Fusion360 with Squid proxy

Hi all, sorry I am quite new to ipfire and not experienced much with firewalls.
I have squid proxy in non transparent mode and a rule to block port 80/81/443 from source blue to destination red. Web-browsing is working over the proxy-port.
But when I start fusion360 CAD it will not open and I have a blocked connection on 443 (see log pic).
What rule would you advice me to put in place to mitigate this.
Thanks
mat

What client OS are you using? Is the proxy defined system wide? Maybe Fusion360 is not using the configured proxy?

If Fusion can’t be convinced to use the proxy, one solution could be to allow one by one connection in the ruleset, and see if Fusion starts working again. (The cloud-forcing thing of Fusion is pretty bad, from my perspective, but I like using it too)
wiesel

I am using Win10. I tried setting the proxy in fusion and it worked until I started it the next time.
Could you give me more details on how to set up a one by one connection ruleset?
thanks for the fast reply
mat

Like you did with the block rules, you just add allow rules above the block rules, with specific source, destination and port. So as an example: Source: 192.168.72.101 Destination: ui-dls360.autodesk.com Port: 443. It should be working with the hostname as destination, but I’m not 100% sure (And my IPFire is currently not working to be able to check …).

Hi,

hm, the log screenshot shipped you posted looks like at least the application is trying to access these FQDNs via the proxy. Otherwise, the proxy logs would be empty completely.

Could you post a screenshot of your proxy configuration please?
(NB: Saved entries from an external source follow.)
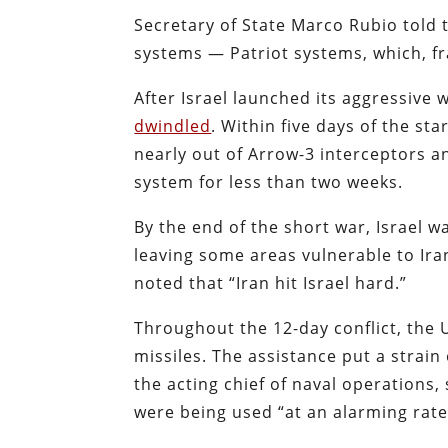
Secretary of State Marco Rubio told 
systems — Patriot systems, which, fr
After Israel launched its aggressive w
dwindled
. Within five days of the sta
nearly out of Arrow-3 interceptors a
system for less than two weeks.
By the end of the short war, Israel w
leaving some areas vulnerable to Ira
noted that “Iran hit Israel hard.”
Throughout the 12-day conflict, the 
missiles. The assistance put a strain
the acting chief of naval operations
were being used “at an alarming rate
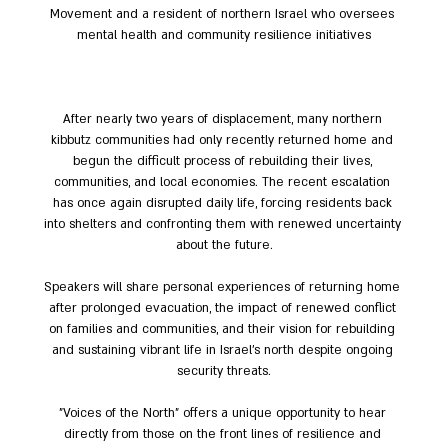
Movement and a resident of northern Israel who oversees 
mental health and community resilience initiatives
After nearly two years of displacement, many northern 
kibbutz communities had only recently returned home and 
begun the difficult process of rebuilding their lives, 
communities, and local economies. The recent escalation 
has once again disrupted daily life, forcing residents back 
into shelters and confronting them with renewed uncertainty 
about the future.
Speakers will share personal experiences of returning home 
after prolonged evacuation, the impact of renewed conflict 
on families and communities, and their vision for rebuilding 
and sustaining vibrant life in Israel's north despite ongoing 
security threats.
"Voices of the North" offers a unique opportunity to hear 
directly from those on the front lines of resilience and 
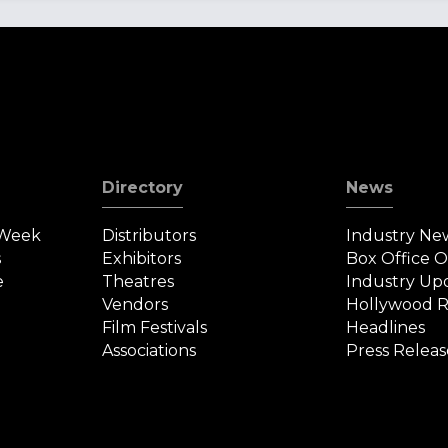
Directory
News
 Week
Distributors
Industry Ne
s
Exhibitors
Box Office 
e
Theatres
Industry Up
Vendors
Hollywood R
Film Festivals
Headlines
Associations
Press Releas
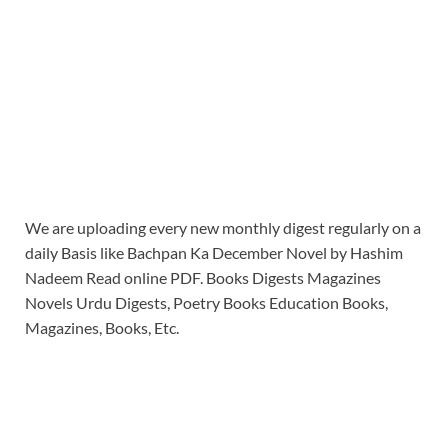
We are uploading every new monthly digest regularly on a
daily Basis like Bachpan Ka December Novel by Hashim
Nadeem Read online PDF. Books Digests Magazines
Novels Urdu Digests, Poetry Books Education Books,
Magazines, Books, Etc.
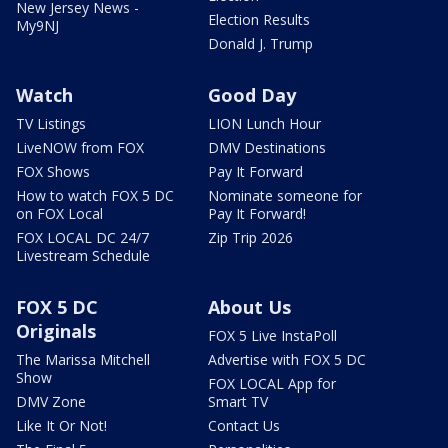
New Jersey News -
Election Results
My9NJ
Donald J. Trump
Watch
Good Day
TV Listings
LION Lunch Hour
LiveNOW from FOX
DMV Destinations
FOX Shows
Pay It Forward
How to watch FOX 5 DC
Nominate someone for
on FOX Local
Pay It Forward!
FOX LOCAL DC 24/7
Zip Trip 2026
Livestream Schedule
FOX 5 DC
About Us
Originals
FOX 5 Live InstaPoll
The Marissa Mitchell
Advertise with FOX 5 DC
Show
FOX LOCAL App for
DMV Zone
Smart TV
Like It Or Not!
Contact Us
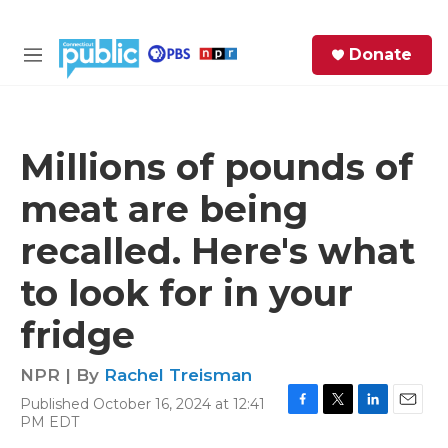
Skip to main content
S
Donate
e
M
a
e
r
n
c
u
h
Millions of pounds of
e
meat are being
r
y
recalled. Here's what
to look for in your
fridge
NPR | By
Rachel Treisman
Published October 16, 2024 at 12:41
F
T
L
E
PM EDT
a
w
i
m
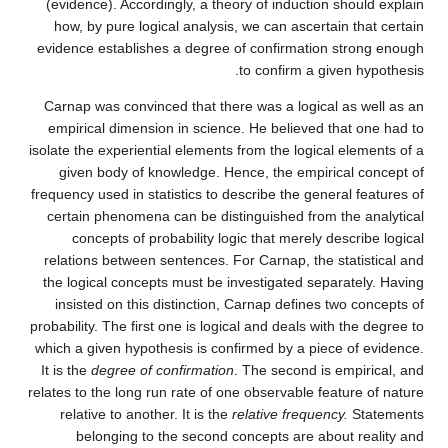
(evidence). Accordingly, a theory of induction should explain
how, by pure logical analysis, we can ascertain that certain
evidence establishes a degree of confirmation strong enough
to confirm a given hypothesis.
Carnap was convinced that there was a logical as well as an
empirical dimension in science. He believed that one had to
isolate the experiential elements from the logical elements of a
given body of knowledge. Hence, the empirical concept of
frequency used in statistics to describe the general features of
certain phenomena can be distinguished from the analytical
concepts of probability logic that merely describe logical
relations between sentences. For Carnap, the statistical and
the logical concepts must be investigated separately. Having
insisted on this distinction, Carnap defines two concepts of
probability. The first one is logical and deals with the degree to
which a given hypothesis is confirmed by a piece of evidence.
It is the
degree of confirmation
. The second is empirical, and
relates to the long run rate of one observable feature of nature
relative to another. It is the
relative frequency.
Statements
belonging to the second concepts are about reality and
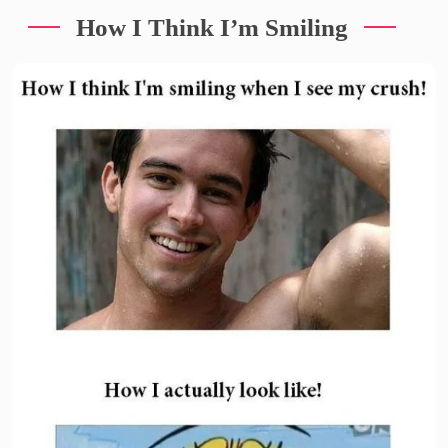
How I Think I’m Smiling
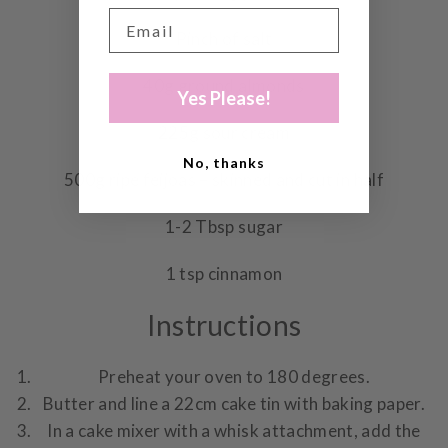
Pinch of salt
40g ground almonds
Yes Please!
225g sour cream
No, thanks
500g ripe feijoas – skinned and cut in half
1-2 Tbsp sugar
1 tsp cinnamon
Instructions
Preheat your oven to 180 degrees.
Butter and line a 22cm cake tin with baking paper.
In a cake mixer with a whisk attachment, add the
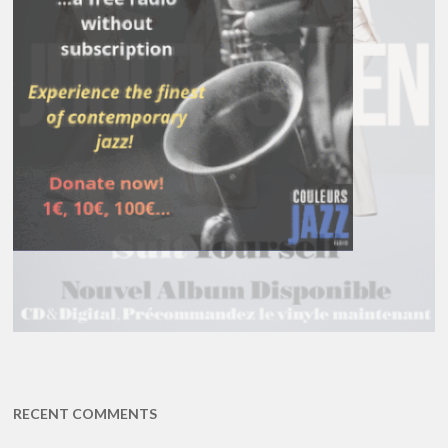
RECENT COMMENTS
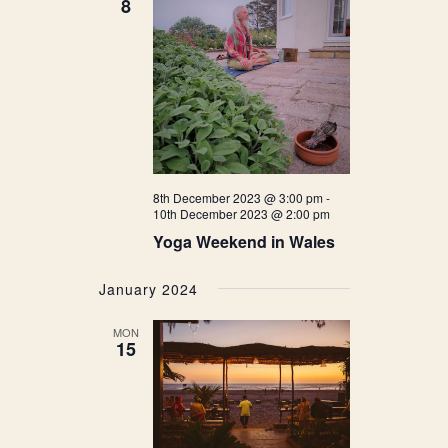
8
8th December 2023 @ 3:00 pm
-
10th December 2023 @ 2:00 pm
Yoga Weekend in Wales
January 2024
MON
15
Also, are you able to access any FQDN successfully via the proxy (to rule out a more general issue)?

Thanks, and best regards,
Peter Müller

Thanks for your reply, yes I can access FQDN via proxy.
I have no other issues beside starting fusion360 at the moment…
Best regards
Mat

Hi,

your proxy configuration looks fine to me.
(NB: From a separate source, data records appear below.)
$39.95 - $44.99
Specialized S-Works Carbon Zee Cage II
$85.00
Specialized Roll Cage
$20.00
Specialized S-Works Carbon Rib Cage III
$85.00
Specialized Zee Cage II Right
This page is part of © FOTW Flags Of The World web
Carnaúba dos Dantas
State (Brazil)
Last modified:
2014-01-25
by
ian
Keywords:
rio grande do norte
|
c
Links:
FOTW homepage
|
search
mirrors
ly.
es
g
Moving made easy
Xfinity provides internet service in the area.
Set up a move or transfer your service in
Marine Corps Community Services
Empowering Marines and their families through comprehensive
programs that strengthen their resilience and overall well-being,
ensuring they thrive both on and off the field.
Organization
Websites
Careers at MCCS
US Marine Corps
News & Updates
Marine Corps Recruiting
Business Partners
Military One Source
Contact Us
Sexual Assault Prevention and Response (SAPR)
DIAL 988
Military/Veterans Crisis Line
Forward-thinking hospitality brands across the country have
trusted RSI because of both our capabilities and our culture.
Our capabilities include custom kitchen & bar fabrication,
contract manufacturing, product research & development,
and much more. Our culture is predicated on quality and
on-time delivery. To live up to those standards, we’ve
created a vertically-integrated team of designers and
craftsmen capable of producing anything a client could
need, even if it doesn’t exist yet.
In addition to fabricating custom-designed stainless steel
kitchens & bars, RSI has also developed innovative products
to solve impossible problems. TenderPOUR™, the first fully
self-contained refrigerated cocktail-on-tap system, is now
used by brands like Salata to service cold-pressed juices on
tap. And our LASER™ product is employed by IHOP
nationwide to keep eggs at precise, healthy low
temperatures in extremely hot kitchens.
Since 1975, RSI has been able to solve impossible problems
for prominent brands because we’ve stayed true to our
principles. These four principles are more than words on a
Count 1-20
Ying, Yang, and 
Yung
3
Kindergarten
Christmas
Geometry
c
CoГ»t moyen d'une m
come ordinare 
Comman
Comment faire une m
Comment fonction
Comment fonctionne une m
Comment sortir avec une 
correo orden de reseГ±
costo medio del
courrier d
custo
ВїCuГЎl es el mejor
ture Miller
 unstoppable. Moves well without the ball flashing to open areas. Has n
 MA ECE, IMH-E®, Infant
At the moment, I have no idea other than intercepting all traffic between the client running that application, and IPFire’s proxy port. You can do so by installing the tcpdump add-on, capture the traffic and write it to a file (by using the -w option of tcpdump), and load the file into Wireshark or something similar.

If necessary, feel free to DM the file to me, and I can have a look at this traffic as well.

Thanks, and best regards,
Peter Müller

Hi
Sorry for being clumsy but I dont’ see how I can DM you. I see no letter in your avatar to click on…
Could my problem be related to the DNS?

Many thanks
Mat

5 posts were split to a new topic: Cannot send DM / PM

Hi Peter, I status was moved to basic user but I am still not able to DM you.
I can DM most others in Cannot send DM / PM though.